Four years have passed since Viet Nam joined the Berne Convention on Intellectual Property Rights, and despite progress, copyright violations continue to be a serious problem in the country.
Of Viet Nam’s 100 leading websites, 30 are involved in downloading songs for free, according to Alexa, which maintains statistics on the most-visited websites worldwide.
Popular sites are nhac.caigi.vn, timnhanh.com, nhac.vui.vn, nghenhac.info and baamboo.com.
Online music is a booming business and enjoys a huge market both inside the country and in overseas Vietnamese (Viet kieu) community.
Many website owners, however, say they are baffled by the new requirements of the Recording Industry Association (RIA) of Viet Nam, and vehemently oppose the new rules.
Under the regulations, websites must pay VND1 million ($62) a year to the RIA for each song on their sites.
Given the high number of songs, the fees amount to billions of dong.
With Vietnamese youth more and more seeking out online music rather than traditional CDs or cassettes, the practice of free downloads is frustrating composers and performers in the recording industry, who are losing money on royalties.
Coupled with the new regulation on copyright protection is the launch of nhacso.net website by FPT Technology in cooperation with Viet Nam’s Centre for Protection of Music Copyright.
It is the first website where all listed songs have been licensed by RIA Viet Nam.
According to Phung Tien Cong, director of FPTmusic, the website is composed only of Vietnamese songs and allows for free online listening, but bars unpaid downloading.
“The download charge will be further discussed with the copyright centre, but it is likely to fall within VND1,000 to VND2,000 per song and made via pre-paid cards,” he said.

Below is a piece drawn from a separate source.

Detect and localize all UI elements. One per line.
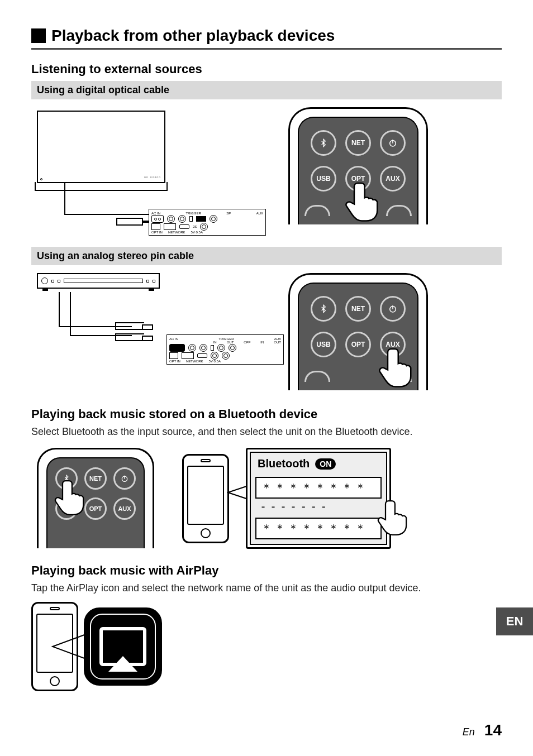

“Amid the current copyright chaos and recurrent violations of intellectual property rights, the introduction of a sytem like that of FPTmusic is an encouraging signal,” said Pho Duc Phuong, director of the copyright centre.
With the first legal music downloading website now available online, illegal websites are now vulnerable to possible litigation.
“Filing a lawsuit against them, however, is not an option at the moment,” Phuong said. “But we can demand a full halt to their operations to defend our project with FPTmusic.”
Although book piracy slowed down considerably after Viet Nam joined the Berne Convention, it recently resurfaced on a larger scale than during the pre-Berne period.
Large companies that illegally copy books have worked with small provincial publishers to put translated editions into circulation around the country.
Several licensed bestselling novels eagerly anticipated by the public have been illegally copied, much to the detriment of the legal buyers of the rights to publish the books.
Businesses that follow the law are usually required to be involved in lengthy copyright negotiations and hire qualified translators and editors.
However, these ethical publishers are in danger of failing because of the continued violations of illegal operators, and local readers will suffer the consequences, according to industry experts.
Recently, a spate of books containing violent and sexual content targeted at young readers have flooded the market.
Many of them have been copied from imported Japanese books, and educators and parents have demanded that tough punitive measures be used against the publishers, according to experts.
The number of children’s picture books entering the market has averaged 60 a week, many of them with unsavoury content, putting local authorities on the alert.
In an effort to stop the trend, the Ministry of Information and Communications has told publishers that any new children’s books would not be permitted to go on the market for an unspecified time.